What the task requires: Please return every line below that contains the string "dass".

Supplied data:
--- --- ---
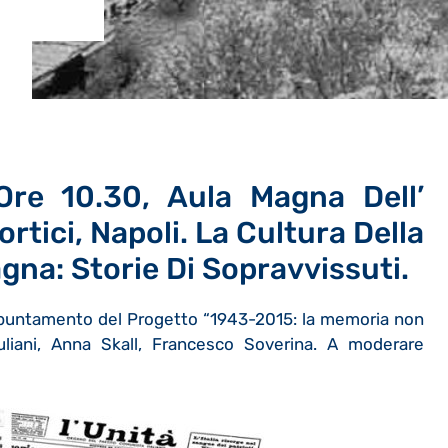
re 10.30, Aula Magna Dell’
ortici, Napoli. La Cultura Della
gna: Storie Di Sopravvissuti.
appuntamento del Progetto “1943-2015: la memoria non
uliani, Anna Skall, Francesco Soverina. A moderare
--- --- ---
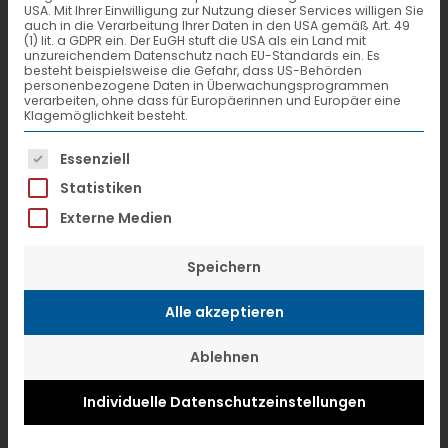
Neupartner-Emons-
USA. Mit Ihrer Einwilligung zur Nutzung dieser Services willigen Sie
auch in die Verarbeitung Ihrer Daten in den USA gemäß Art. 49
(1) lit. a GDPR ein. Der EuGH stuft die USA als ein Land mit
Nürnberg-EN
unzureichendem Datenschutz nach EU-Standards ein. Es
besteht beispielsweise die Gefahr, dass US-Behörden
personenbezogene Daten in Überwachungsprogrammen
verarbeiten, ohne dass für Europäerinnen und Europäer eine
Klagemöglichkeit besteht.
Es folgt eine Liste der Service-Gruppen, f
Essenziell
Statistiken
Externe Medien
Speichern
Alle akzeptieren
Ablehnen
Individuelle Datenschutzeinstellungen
--- --- ---
Your response:
besteht beispielsweise die Gefahr, dass US-Behörden
verarbeiten, ohne dass für Europäerinnen und Europäer eine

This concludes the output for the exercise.